Overview

This trial is active, not recruiting.

Condition hip fracture
Treatment tranexamic acid
Phase phase 4
Sponsor Mayo Clinic
Start date September 2012
End date October 2015
Trial size 152 participants
Trial identifier NCT01714336, 12-004599

Summary

Does tranexamic acid improve the perioperative care of those patients treated surgically for hip fracture by decreasing the proportion of patients requiring transfusion and decreasing total perioperative bleeding.

United States No locations recruiting
Other Countries No locations recruiting

Study Design

Allocation randomized
Endpoint classification efficacy study
Intervention model parallel assignment
Masking double blind (subject, caregiver, investigator, outcomes assessor)
Primary purpose prevention
Arm
(Placebo Comparator)
Normal saline will be administered intravenously in two doses of 15 mg/kg each administered over a period of ten minutes, one dose just prior to incision and the second at initiation of wound closure.
(Active Comparator)
Tranexamic acid will be administered intravenously in two doses of 15 mg/kg each administered over a period of ten minutes, one dose just prior to incision and the second at initiation of wound closure.
tranexamic acid
Tranexamic acid will be administered intravenously in two doses of 15 mg/kg.
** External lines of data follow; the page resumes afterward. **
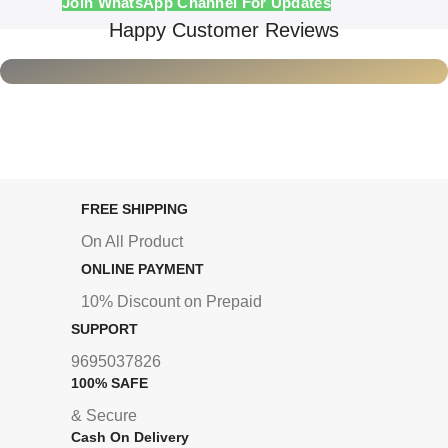
Join WhatsApp Channel For Updates
Happy Customer Reviews
FREE SHIPPING
On All Product
ONLINE PAYMENT
10% Discount on Prepaid
SUPPORT
9695037826
100% SAFE
& Secure
Cash On Delivery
Each dose will be administered over a period of ten minutes, one dose just prior to incision and the second at initiation of wound closure.

Primary Outcomes

Measure
Hospitalization transfusion
time frame: 5 days

Secondary Outcomes

Measure
Total number of units transfused
time frame: 5 days
Calculated blood loss
time frame: 5 days
Venous Thromboembolism (VTE) diagnosis
time frame: Within 6 months of surgery
Wound complications
time frame: Within 6 months of surgery
Myocardial infarction (MI) Diagnosis
time frame: Within 6 monhts of surgery
Cerebrovascular Accident (CVA) Diagnosis
time frame: Within 6 months of surgery
Mortality
time frame: 6 months after surgery

Eligibility Criteria

Male or female participants at least 18 years old.

Inclusion criteria - AO/OTA (Orthopedic Trauma Association) fracture classification 31B - Surgically treated with either hemiarthroplasty or total hip arthroplasty - Acute fracture treated within 72 hours of injury - Low energy isolated injury - Age greater than 18 years old Exclusion Criteria - Transfusion received during admission, prior to surgery - Creatinine clearance less than 30 mL/min - History of unprovoked Venous Thromboembolism (VTE) and/or recurrent VTE - Known history of Factor V Leiden, protein C/S deficiency, prothrombin gene mutation, anti-thrombin deficiency, anti-phospholipid antibody syndrome, lupus anticoagulant - Pregnancy or breastfeeding (pregnancy tests will be performed on all patients of child-bearing potential) - History of cerebrovascular accident (CVA), Myocardial infarction (MI), or VTE within the previous 30 days - Coronary stent placement within the previous 6 months - Disseminated intravascular coagulation - Subarachnoid hemorrhage

Additional Information

Official title Is Tranexamic Acid Effective in Limiting Transfusion After Hip Replacement for Femoral Neck Fracture: A Randomized Controlled Trial
Principal investigator Mark Pagnano, MD
Description Antifibrinolytic medications such as tranexamic acid, aprotinin, and aminocaproic acid have proven to be useful in decreasing blood loss and the proportion of patients who require transfusion after a number of surgical procedures. In orthopedic surgery, tranexamic acid (TXA) is the best studied of these medications and a recent Cochrane Database review determined that tranexamic acid was effective in decreasing perioperative bleeding and post-operative transfusion after elective hip replacement and knee replacement surgery. At Mayo Clinic Rochester, the routine administration of tranexamic acid has evolved over the past decade to become part of the typical protocol for more than 3,000 elective hip and knee replacement procedures each year. Recent administrative data provides fairly compelling evidence of the efficacy of tranexamic acid in decreasing transfusion at the Mayo Clinic Rochester practice with 2010 data showing 2% and 7% prevalence of transfusion in patients treated with tranexamic acid versus 18% and 33% prevalence in those knee and hip replacement patients, respectively, who were not treated with tranexamic acid. A recent analysis of the Mayo Clinic Rochester orthopedic practice showed that patients treated for hip fracture remain at substantial risk of perioperative transfusion (30% prevalence) after operative management. This raises the question as to whether tranexamic acid could improve the perioperative care of those patients treated surgically for hip fracture by decreasing the proportion of patients requiring transfusion and decreasing total perioperative bleeding.
Trial information was received from ClinicalTrials.gov and was last updated in May 2015.
Information provided to ClinicalTrials.gov by Mayo Clinic.